↓

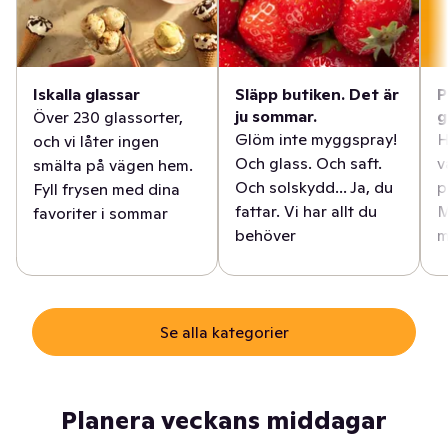
Iskalla glassar
Släpp butiken. Det är
P
ju sommar.
g
Över 230 glassorter,
Glöm inte myggspray!
H
och vi låter ingen
Och glass. Och saft.
v
smälta på vägen hem.
Och solskydd... Ja, du
p
Fyll frysen med dina
fattar. Vi har allt du
M
favoriter i sommar
behöver
m
Se alla kategorier
Planera veckans middagar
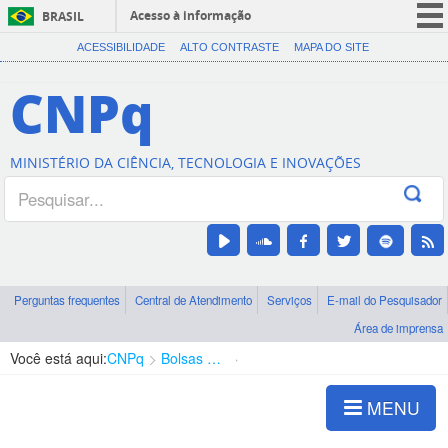
Acesso à informação
BRASIL
CORONAVÍRUS (COVID-19)
ACESSIBILIDADE
ALTO CONTRASTE
MAPA DO SITE
Participe
CNPq
Serviços
Legislação
MINISTÉRIO DA CIÊNCIA, TECNOLOGIA E INOVAÇÕES
Canais
Perguntas frequentes
Central de Atendimento
Serviços
E-mail do Pesquisador
Área de imprensa
Você está aqui:
CNPq
Bolsas e Auxílios Vigentes
Projetos de Pesquisa
MENU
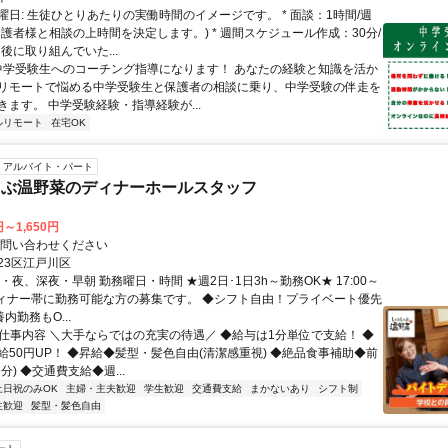
曜日: 生徒ひとりあたりの実働時間のイメージです。 * 面談：1時間/週
保護者様と相談の上時間を決定します。) * 週間スケジュール作成：30分/
後に取り組んでいた...
 中学受験生へのコーチング指導になります！ あなたの経験と知識を活か
リモートで悩める中学受験生と保護者の相談に乗り、中学受験の伴走を
きます。 中学受験経験・指導経験が...
ルリモート
在宅OK
アルバイト・パート
ゃぶ温野菜のディナーホールスタッフ
円～1,650円
お問い合わせください
23区江戸川区
・夜、深夜・早朝 勤務曜日・時間 ★週2日･1日3h～勤務OK★ 17:00～
 ※ディナー帯に勤務可能な方の募集です。 ◆シフト自由！プライベート優先
内勤務もO...
● 仕事内容 ＼大手ならではの充実の待遇／ ◆給与は1分単位で支給！ ◆
給50円UP！ ◆昇給◆髪型・髪色自由(清潔感重視) ◆絶品食事補助◆前
分) ◆交通費支給◆週...
土日祝のみOK
主婦・主夫歓迎
学生歓迎
交通費支給
まかないあり
シフト制
生歓迎
髪型・髪色自由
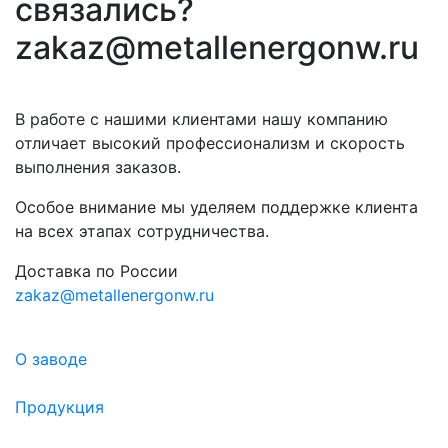
связались?
zakaz@metallenergonw.ru
В работе с нашими клиентами нашу компанию
отличает высокий профессионализм и скорость
выполнения заказов.
Особое внимание мы уделяем поддержке клиента
на всех этапах сотрудничества.
Доставка по России
zakaz@metallenergonw.ru
О заводе
Продукция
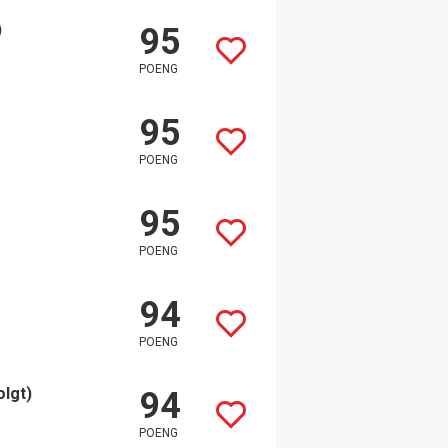
)
95
POENG
95
POENG
95
POENG
94
POENG
olgt)
94
POENG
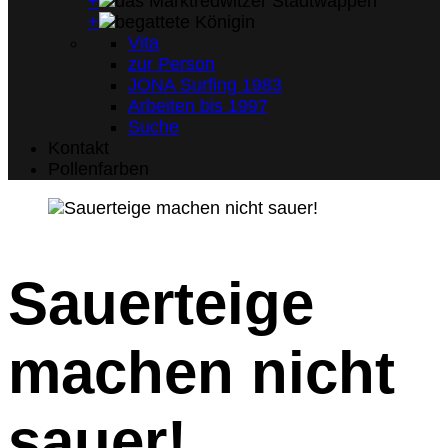
+
+
Vita
zur Person
JONA Surfing 1983
Arbeiten bis 1997
Suche
Kontakt
Pollenfarben
Sauerteige
machen nicht
sauer!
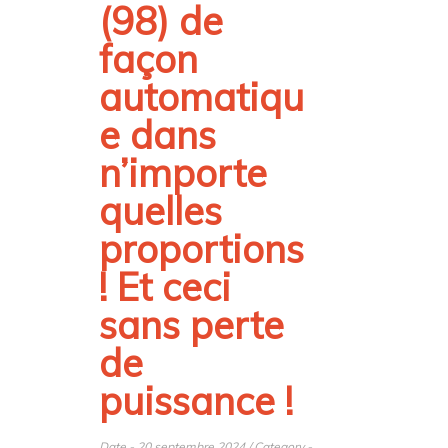
(98) de
façon
automatiqu
e dans
n’importe
quelles
proportions
! Et ceci
sans perte
de
puissance !
Date - 20 septembre 2024 / Category -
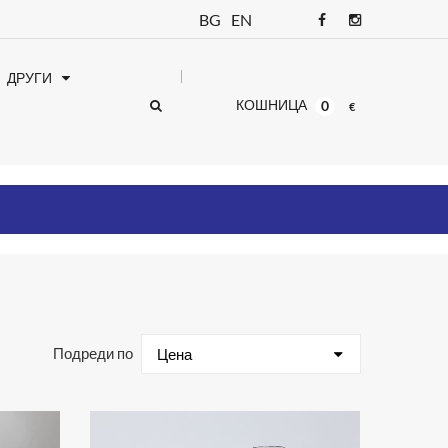
BG
EN
ДРУГИ
КОШНИЦА
0
€
Подреди по
Цена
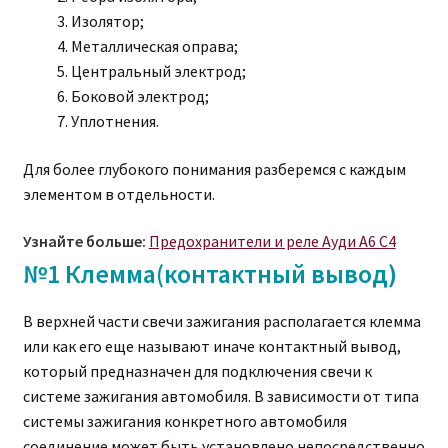
Изолятор;
Металлическая оправа;
Центральный электрод;
Боковой электрод;
Уплотнения.
Для более глубокого понимания разберемся с каждым
элементом в отдельности.
Узнайте больше:
Предохранители и реле Ауди А6 С4
№1 Клемма(контактный вывод)
В верхней части свечи зажигания располагается клемма
или как его еще называют иначе контактный вывод,
который предназначен для подключения свечи к
системе зажигания автомобиля. В зависимости от типа
системы зажигания конкретного автомобиля
соединение может быть установлено непосредственно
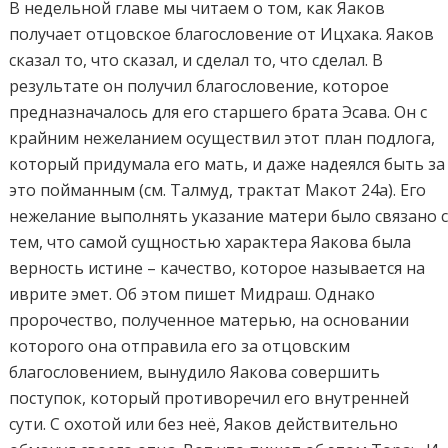
В недельной главе мы читаем о том, как Яаков
получает отцовское благословение от Ицхака. Яаков
сказал то, что сказал, и сделал то, что сделал. В
результате он получил благословение, которое
предназначалось для его старшего брата Эсава. Он с
крайним нежеланием осуществил этот план подлога,
который придумала его мать, и даже надеялся быть за
это пойманным (см. Талмуд, трактат Макот 24a). Его
нежелание выполнять указание матери было связано 
тем, что самой сущностью характера Яакова была
верность истине – качество, которое называется на
иврите эмет. Об этом пишет Мидраш. Однако
пророчество, полученное матерью, на основании
которого она отправила его за отцовским
благословением, вынудило Яакова совершить
поступок, который противоречил его внутренней
сути. С охотой или без неё, Яаков действительно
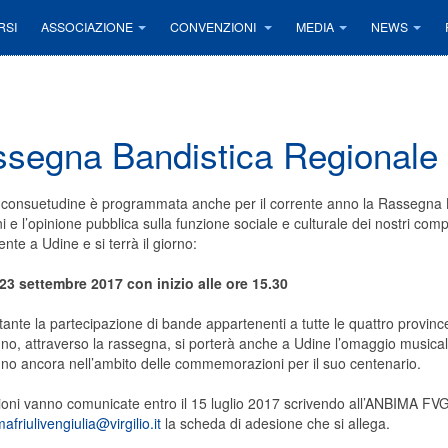
RSI
ASSOCIAZIONE
CONVENZIONI
MEDIA
NEWS
segna Bandistica Regionale
onsuetudine è programmata anche per il corrente anno la Rassegna Ban
oni e l’opinione pubblica sulla funzione sociale e culturale dei nostri c
te a Udine e si terrà il giorno:
23 settembre 2017 con inizio alle ore 15.30
tante la partecipazione di bande appartenenti a tutte le quattro provinc
no, attraverso la rassegna, si porterà anche a Udine l’omaggio musical
no ancora nell’ambito delle commemorazioni per il suo centenario.
oni vanno comunicate entro il 15 luglio 2017 scrivendo all’ANBIMA F
afriulivengiulia@virgilio.it
la scheda di adesione che si allega.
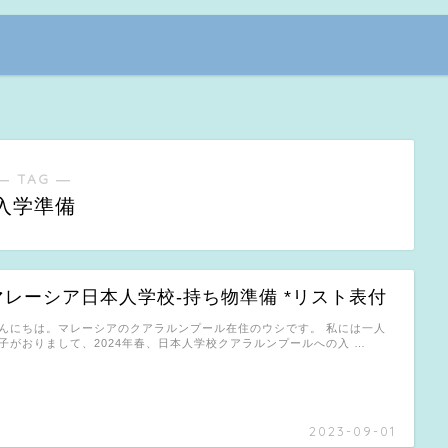
― TAG ―
入学準備
マレーシア日本人学校‐持ち物準備 *リスト表付
んにちは。マレーシアのクアラルンプール在住のウシです。 私には一人
子がおりまして、2024年春、日本人学校クアラルンプールへの入 …
2023-09-01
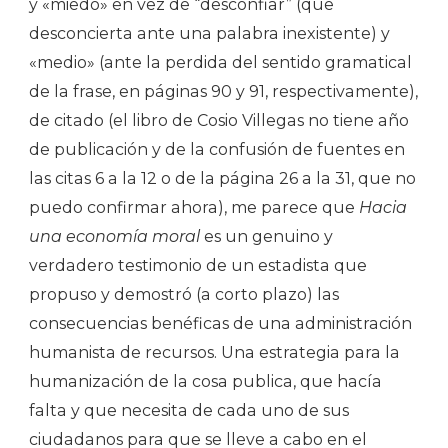
y «miedo» en vez de “desconfiar” (que
desconcierta ante una palabra inexistente) y
«medio» (ante la perdida del sentido gramatical
de la frase, en páginas 90 y 91, respectivamente),
de citado (el libro de Cosio Villegas no tiene año
de publicación y de la confusión de fuentes en
las citas 6 a la 12 o de la página 26 a la 31, que no
puedo confirmar ahora), me parece que
Hacia
una economía moral
es un genuino y
verdadero testimonio de un estadista que
propuso y demostró (a corto plazo) las
consecuencias benéficas de una administración
humanista de recursos. Una estrategia para la
humanización de la cosa publica, que hacía
falta y que necesita de cada uno de sus
ciudadanos para que se lleve a cabo en el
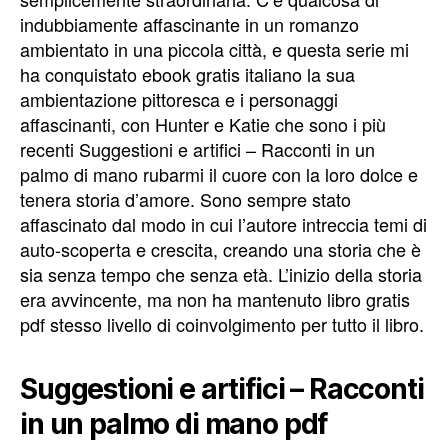
indubbiamente affascinante in un romanzo
ambientato in una piccola città, e questa serie mi
ha conquistato ebook gratis italiano la sua
ambientazione pittoresca e i personaggi
affascinanti, con Hunter e Katie che sono i più
recenti Suggestioni e artifici – Racconti in un
palmo di mano rubarmi il cuore con la loro dolce e
tenera storia d’amore. Sono sempre stato
affascinato dal modo in cui l’autore intreccia temi di
auto-scoperta e crescita, creando una storia che è
sia senza tempo che senza età. L’inizio della storia
era avvincente, ma non ha mantenuto libro gratis
pdf stesso livello di coinvolgimento per tutto il libro.
Suggestioni e artifici – Racconti
in un palmo di mano pdf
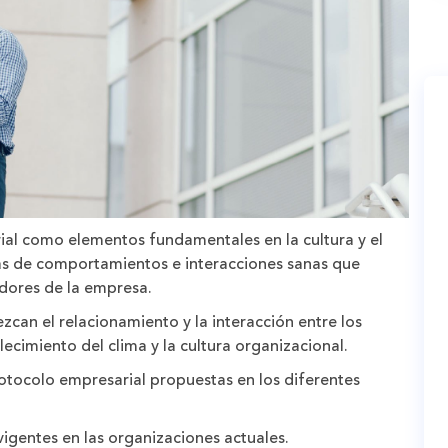
ial como elementos fundamentales en la cultura y el
as de comportamientos e interacciones sanas que
radores de la empresa.
zcan el relacionamiento y la interacción entre los
cimiento del clima y la cultura organizacional.
rotocolo empresarial propuestas en los diferentes
vigentes en las organizaciones actuales.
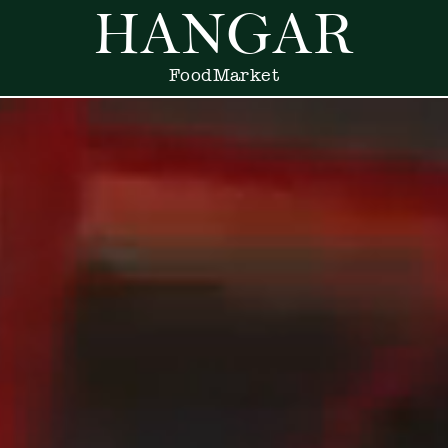
HANGAR
Food
Market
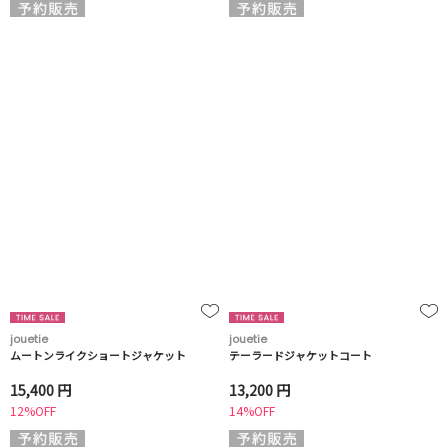
jouetie
jouetie
ムートンライクショートジャケット
テーラードジャケットコート
15,400 円
13,200 円
12%OFF
14%OFF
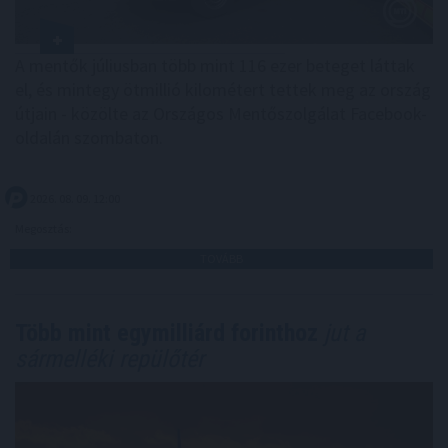
A mentők júliusban több mint 116 ezer beteget láttak
el, és mintegy ötmillió kilométert tettek meg az ország
útjain - közölte az Országos Mentőszolgálat Facebook-
oldalán szombaton.
2026. 08. 09. 12:00
Megosztás:
TOVÁBB
Több mint egymilliárd forinthoz
jut a
sármelléki repülőtér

↑

**Required work**.
Pick out each line above that includes "вывод" and show it.

**Your response**.
№1 Клемма(контактный вывод)
или как его еще называют иначе контактный вывод,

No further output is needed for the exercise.